Limitations and Strengths of the Study
A limitation of this study was that only 45 % of the eligible 71 participants were willing to participate in the second session. The main reason was: lack of time (most were already returned to work, others were on holiday, or were living a long distance away etc.). The same phenomenon was found in a FCE test–retest study of Brouwer et al. [
14] were approximately 100 patients were eligible during 1 year, but only 30 patients were willing to participate. In most instances, reasons for not participating were that testing would take too much time, which is similar to the Brouwer et al. study. It is unknown how non-participants would have influenced reliability of the WAD FCE tests. As learning effects influence test–retest reliability [
44,
45], we did not inform participants of the detailed test results, and ensured the memory effect was minimized by maintaining a large enough time interval between test occasions. Additionally, all test protocols from the first session were collected immediately after the test procedure by an independent person, who was not involved in the testing procedure. Test protocols remained inaccessible for the testers involved. Results of paired t-tests between the two test occasions showed a general trend towards a slightly increased performance on the second occasion. This is in line with test results of healthy volunteers, who scored on average higher on the second test session [
15,
17]. Although we did not expect test effects such as increased strength and mobility after the first testing session, other effects, such as increased self-efficacy, reassurance etc., may have occurred, creating consistent change within participants. Such a systematic effect will not necessarily affect reliability coefficients [
44].
In our study 30 % of non-native Swiss patients participated in the study, which is a slight overrepresentation compared to the general Swiss population with 23 % with non-native citizens [
46]. This is in contrast to previous FCE reliability studies [
14,
16,
38] where mainly native citizens participated. Results of interventions may vary considerably between native and non-native patients [
47], but to our knowledge, this has never been the subject of a study in a setting similar to ours (performance testing, reliability, agreement, safety). We therefore think that the results, although taken from a small study sample, might support the utility of the WAD FCE in non-native patients.

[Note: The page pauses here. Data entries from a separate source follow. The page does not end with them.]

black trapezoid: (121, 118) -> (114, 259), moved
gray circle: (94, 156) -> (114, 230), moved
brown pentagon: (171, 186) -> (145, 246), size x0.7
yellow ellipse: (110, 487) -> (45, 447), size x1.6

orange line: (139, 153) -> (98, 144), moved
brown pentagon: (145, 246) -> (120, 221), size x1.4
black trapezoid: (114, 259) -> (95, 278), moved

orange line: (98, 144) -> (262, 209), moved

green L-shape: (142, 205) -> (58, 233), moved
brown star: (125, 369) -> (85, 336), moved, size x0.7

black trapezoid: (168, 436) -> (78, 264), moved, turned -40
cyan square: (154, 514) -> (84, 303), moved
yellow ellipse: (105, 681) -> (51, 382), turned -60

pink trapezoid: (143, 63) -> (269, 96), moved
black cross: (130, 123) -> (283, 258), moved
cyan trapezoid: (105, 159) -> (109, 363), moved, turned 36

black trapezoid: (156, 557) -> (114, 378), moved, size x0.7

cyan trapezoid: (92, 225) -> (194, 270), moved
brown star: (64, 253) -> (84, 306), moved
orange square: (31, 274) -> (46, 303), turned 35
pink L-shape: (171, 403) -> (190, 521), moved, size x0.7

Secondly our testers were selected from a sample of 24 physiotherapists. The range of clinical experience covered a wide range of experience (from very low to extensive) encountered in clinical daily practice. Contrary to previous reliability studies where very experienced clinicians performed the FCE tests [
6,
16,
37], our sample of assessors covered a wider range of working experience and age. This might strengthen the generalizations of the results of this study. Our study was conducted in a “real world” environment where patients with delayed recovery were sent to the WAD FCE, compared to some previous FCE reliability studies based on video analysis [
43,
48].
Participants were referred by physicians and case managers from the German speaking part of Switzerland; to what extent this referral resulted in a population different from other WAD populations is unknown. Because the clinical characteristics of the non-participants did not differ from the participants, nor did the majority of test results, we assume that the selection procedure did not introduce bias relevant for the outcomes of this study (i.e. reliability, agreement, safety). Since the majority of WAD patients are suffering from WAD Grade 1 and 2 [
49], the results of this study may be applied to patients with WAD Grade 1 and 2 who are still suffering from WAD 9–12 weeks after injury and are not working due to WAD.